A professora Deisy, do Instituto de Relações Internacionais da USP (IRI-USP), abriu as discussões do curso com uma reflexão sobre os movimentos migratórios contemporâneos e destacou o crescimento das migrações entre países em desenvolvimento, o chamado “deslocamento sul-sul”. “Os países que mais acolhem refugiados são os em desenvolvimento”, lembrou Deisy, derrubando a imagem de que a Europa estaria “sobrecarregada” com a chegada de pessoas da Síria, Iraque, Afeganistão e outras nações em dificuldades.
De acordo com dados de setembro do Acnur, o Alto Comissariado da ONU para Refugiados, o país que mais acolhe refugiados no mundo é a Turquia (1,59 milhão), seguida por Paquistão (1,51 milhão), Líbano (1,15 milhão), Irã (982 mil), Etiópia (659,5 mil) e Jordânia (654,1 mil). Se levado em conta o total de refugiados em relação ao de habitantes, Líbano e Jordânia são os países que possuem a maior população refugiada.
Deisy lembrou ainda que as causas que levam as pessoas a migrarem são diversas, além do fenômeno migratório em si ser complexo. Mas que existe um traço comum em boa parte dessas causas. “Ele está intimamente ligado à desigualdade mundial, que gera uma série de outros fatores que levam aos deslocamentos”.
Cada mesa do curso terá a presença de um migrante residente no Brasil ou de um brasileiro que teve experiência de viver nessa condição, par contribuir com o debate.

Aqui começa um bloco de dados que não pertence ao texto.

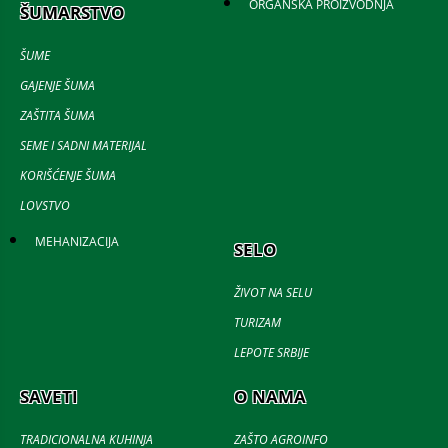
ORGANSKA PROIZVODNJA
ŠUMARSTVO
ŠUME
GAJENJE ŠUMA
ZAŠTITA ŠUMA
SEME I SADNI MATERIJAL
KORIŠĆENJE ŠUMA
LOVSTVO
MEHANIZACIJA
SELO
ŽIVOT NA SELU
TURIZAM
LEPOTE SRBIJE
SAVETI
O NAMA
TRADICIONALNA KUHINJA
ZAŠTO AGROINFO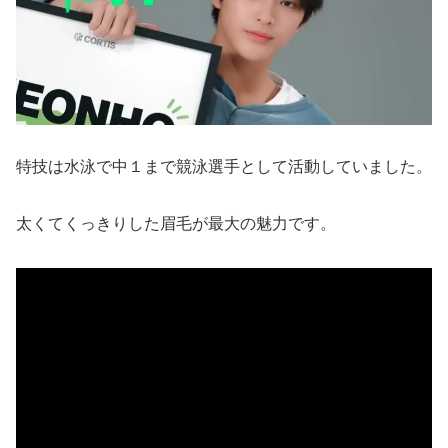
特技は水泳で中１まで競泳選手として活動していました。
太くてくっきりした眉毛が最大の魅力です。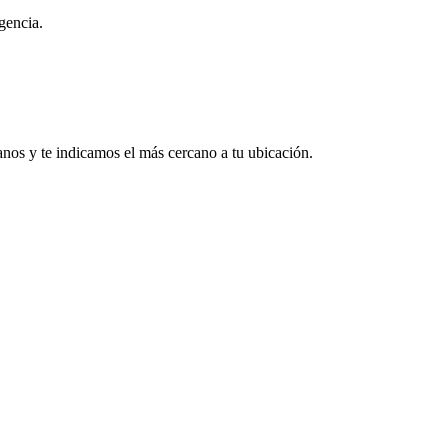
gencia.
nos y te indicamos el más cercano a tu ubicación.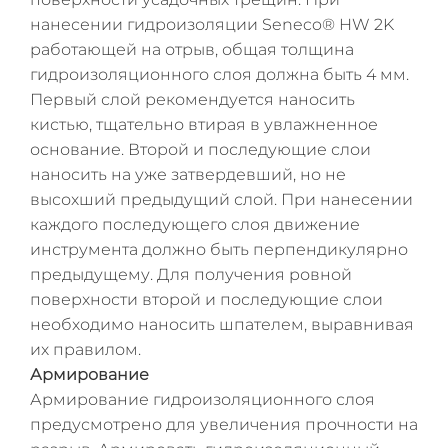
нанесении гидроизоляции Seneco® HW 2K
работающей на отрыв, общая толщина
гидроизоляционного слоя должна быть 4 мм.
Первый слой рекомендуется наносить
кистью, тщательно втирая в увлажненное
основание. Второй и последующие слои
наносить на уже затвердевший, но не
высохший предыдущий слой. При нанесении
каждого последующего слоя движение
инструмента должно быть перпендикулярно
предыдущему. Для получения ровной
поверхности второй и последующие слои
необходимо наносить шпателем, выравнивая
их правилом.
Армирование
Армирование гидроизоляционного слоя
предусмотрено для увеличения прочности на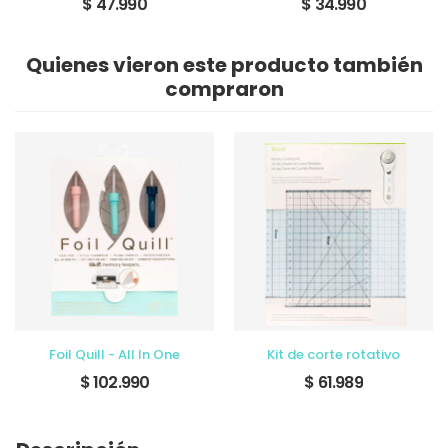
$ 47.990
$ 34.990
Quienes vieron este producto también
compraron
Foil Quill - All In One
Kit de corte rotativo
$ 102.990
$ 61.989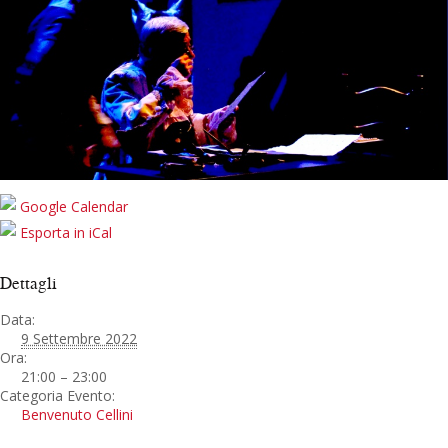
Google Calendar
Esporta in iCal
Dettagli
Data:
9 Settembre 2022
Ora:
21:00 – 23:00
Categoria Evento:
Benvenuto Cellini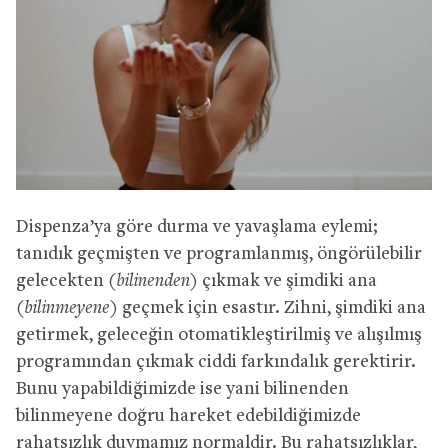
Dispenza’ya göre durma ve yavaşlama eylemi;
tanıdık geçmişten ve programlanmış, öngörülebilir
gelecekten
(bilinenden)
çıkmak ve şimdiki ana
(bilinmeyene)
geçmek için esastır. Zihni, şimdiki ana
getirmek, geleceğin otomatikleştirilmiş ve alışılmış
programından çıkmak ciddi farkındalık gerektirir.
Bunu yapabildiğimizde ise yani bilinenden
bilinmeyene doğru hareket edebildiğimizde
rahatsızlık duymamız normaldir. Bu rahatsızlıklar,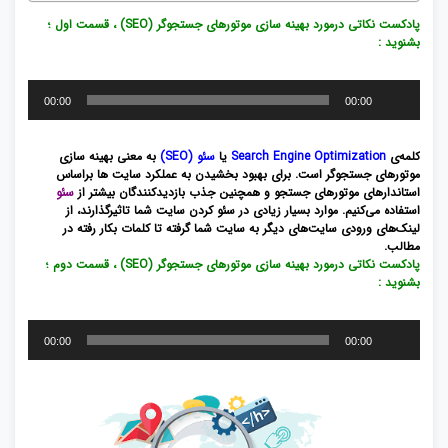
پادکست نکاتی درمورد بهینه سازی موتورهای جستجوگر (SEO) ، قسمت اول ؛
بشنوید :
پخش‌کننده
00:00
00:00
صوت
کلمه‌ی
Search Engine Optimization
یا
سئو (SEO)
به معنی بهینه سازی
موتورهای جستجوگر است. برای بهبود بخشیدن به عملکرد سایت ها براساس
استاندارهای موتورهای جستجو و همچنین جذب بازدیدکنندگان بیشتر از
سئو
استفاده می‌کنیم. موارد بسیار زیادی در سئو کردن سایت شما تاثیرگذارند، از
لینک‌های ورودی سایت‌های دیگر به سایت شما گرفته تا کلمات بکار رفته در
مطالب.
پادکست نکاتی درمورد بهینه سازی موتورهای جستجوگر (SEO) ، قسمت دوم ؛
بشنوید :
پخش‌کننده
00:00
00:00
صوت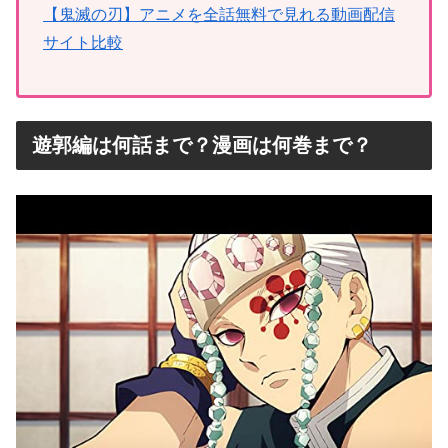
【鬼滅の刃】アニメを全話無料で見れる動画配信
サイト比較
遊郭編は何話まで？漫画は何巻まで？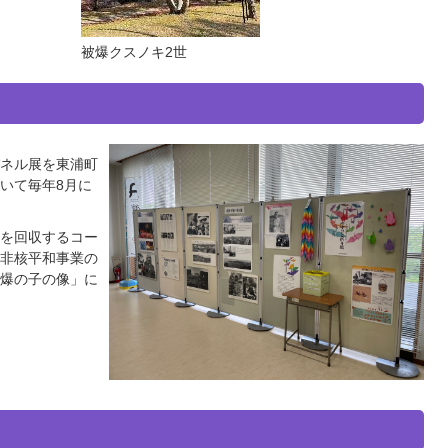
被爆クスノキ2世
ネル展を東浦町
いて毎年8月に
を回収するコー
非核平和事業の
爆の子の像」に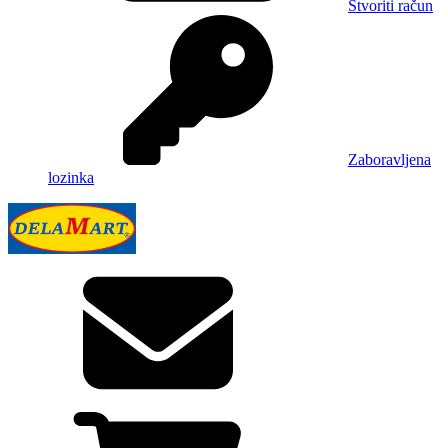
Stvoriti račun
Zaboravljena
lozinka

O primeiro convidado foi o poeta malinês Adama Konate, fundador e atual secretário-geral da União dos Malineses em São Paulo no Brasil (UMSPB). “Migrar deve ser um direito, aqui e em qualquer lugar. Todo mundo tem seu motivo para migrar”, lembra.
Curso “heterogêneo e plural”
Antes do debate, aconteceu a mesa de abertura, da qual participaram: Camila Baraldi, coordenadora-adjunta de politicas para imigrantes da Secretaria Municipal de Direitos Humanos e Cidadania de São Paulo; Marília Bonas Conte, Diretora executiva do Museu da Imigração; Marcelo Mattos de Araújo, secretário da Cultura do Estado de São Paulo; Prof. Dr. Christy Ganzert Pato, diretor-presidente da Escola do Parlamento Paulistano; Prof. Dr. Antonio Rodrigues de Freitas Jr, Diretor executivo da Escola do Parlamento; além do próprio Adama, representando os migrantes.

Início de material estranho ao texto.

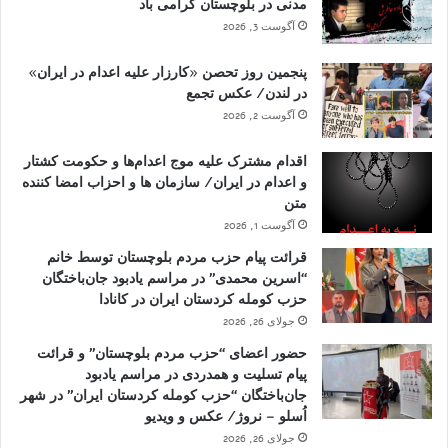
مدنی در بلوچستان گرامی باد
آگوست 3, 2026
پنجمین روز تحصن «کارزار علیه اعدام در ایران»
در لندن/ عکس تجمع
آگوست 2, 2026
اقدام مشترک علیه موج اعدام‌ها و حکومت کشتار
و اعدام در ایران/ سازمان ها و احزاب امضا کننده
متن
آگوست 1, 2026
قرائت پیام حزب مردم بلوچستان توسط خانم
“اسرین محمدی” در مراسم یادبود جان‌باختگان
حزب کومله کردستان ایران در کانادا
جولای 26, 2026
حضور اعضای “حزب مردم بلوچستان” و قرائت
پیام تسلیت و همدردی در مراسم یادبود
جان‌باختگان “حزب کومله کردستان ایران” در شهر
اُسلو – نروژ/ عکس و ویدیو
جولای 26, 2026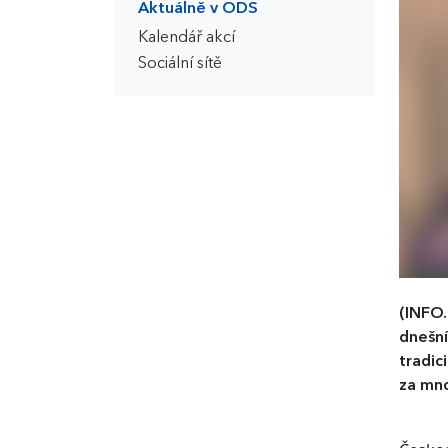
Aktuálně v ODS
Kalendář akcí
Sociální sítě
(INFO
dnešní
tradic
za mno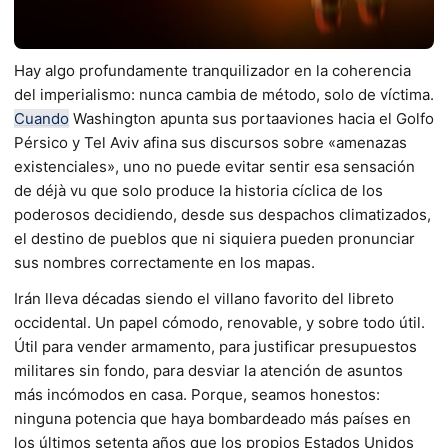
Hay algo profundamente tranquilizador en la coherencia
del imperialismo: nunca cambia de método, solo de víctima.
Cuando
Washington apunta sus portaaviones hacia el Golfo
Pérsico y Tel Aviv afina sus discursos sobre «amenazas
existenciales», uno no puede evitar sentir esa sensación
de déjà vu que solo produce la historia cíclica de los
poderosos decidiendo, desde sus despachos climatizados,
el destino de pueblos que ni siquiera pueden pronunciar
sus nombres correctamente en los mapas.
Irán lleva décadas siendo el villano favorito del libreto
occidental. Un papel cómodo, renovable, y sobre todo útil.
Útil para vender armamento, para justificar presupuestos
militares sin fondo, para desviar la atención de asuntos
más incómodos en casa. Porque, seamos honestos:
ninguna potencia que haya bombardeado más países en
los últimos setenta años que los propios Estados Unidos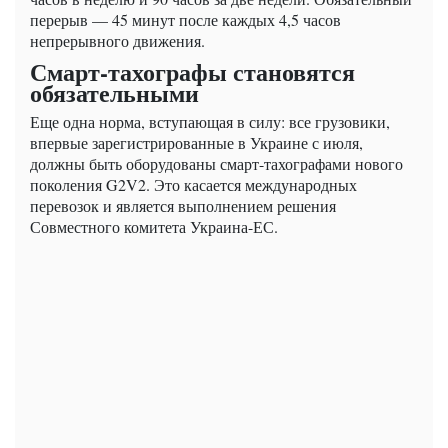
перерыв — 45 минут после каждых 4,5 часов
непрерывного движения.
Смарт-тахографы становятся
обязательными
Еще одна норма, вступающая в силу: все грузовики,
впервые зарегистрированные в Украине с июля,
должны быть оборудованы смарт-тахографами нового
поколения G2V2. Это касается международных
перевозок и является выполнением решения
Совместного комитета Украина-ЕС.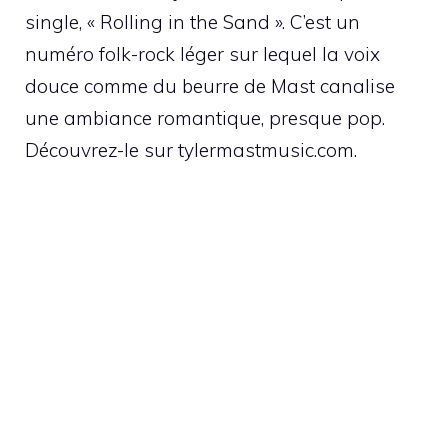
single, « Rolling in the Sand ». C’est un
numéro folk-rock léger sur lequel la voix
douce comme du beurre de Mast canalise
une ambiance romantique, presque pop.
Découvrez-le sur tylermastmusic.com.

“O curso foi concebido para ser essencialmente dialógico. Queremos trazer migrantes, sociedade civil e outros para construir esse diálogo”, disse Freitas para exemplificar o caráter “heterogêneo e plural” do curso. “Ele é uma oportunidade única de discutir e compartilhar o papel social do Museu da Imigração”, lembra Marília, que dirige a instituição.

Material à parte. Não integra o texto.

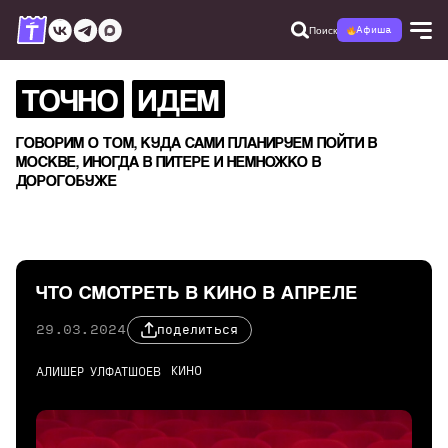
Поиск
Афиша
ТОЧНО
ИДЕМ
ГОВОРИМ О ТОМ, КУДА САМИ ПЛАНИРУЕМ ПОЙТИ В
МОСКВЕ, ИНОГДА В ПИТЕРЕ И НЕМНОЖКО В
ДОРОГОБУЖЕ
ЧТО СМОТРЕТЬ В КИНО В АПРЕЛЕ
29.03.2024
поделиться
КИНО
АЛИШЕР УЛФАТШОЕВ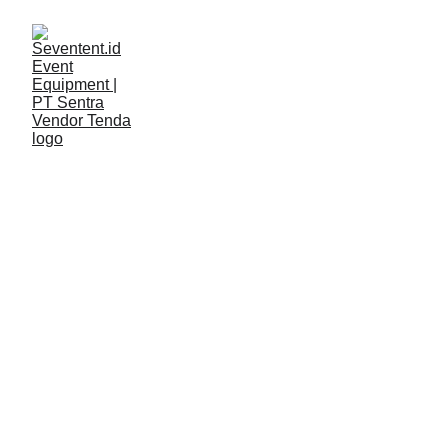
LAYANAN
Seventent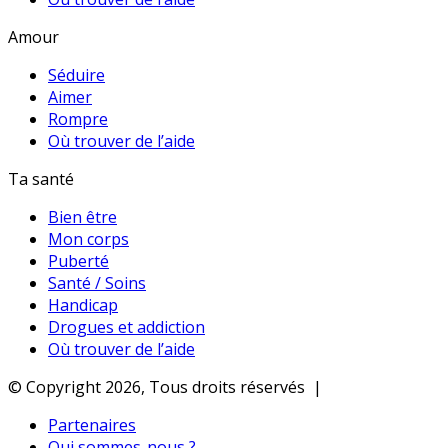
Amour
Séduire
Aimer
Rompre
Où trouver de l’aide
Ta santé
Bien être
Mon corps
Puberté
Santé / Soins
Handicap
Drogues et addiction
Où trouver de l’aide
© Copyright 2026, Tous droits réservés |
Partenaires
Qui sommes-nous ?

Representando o poder público municipal, Camila elogiou o curso e o vê como necessário em meio a casos recentes de violência contra imigrantes e de intolerância contra minorias sociais. “Os riscos de retrocesso são sempre presentes. Por isso é importante que esse debate se fortaleça.”
Durante os intervalos entre as mesas eram projetadas produções do Visto Permanente, grupo que registra as expressões artístico-populares das novas culturas imigrantes de São Paulo.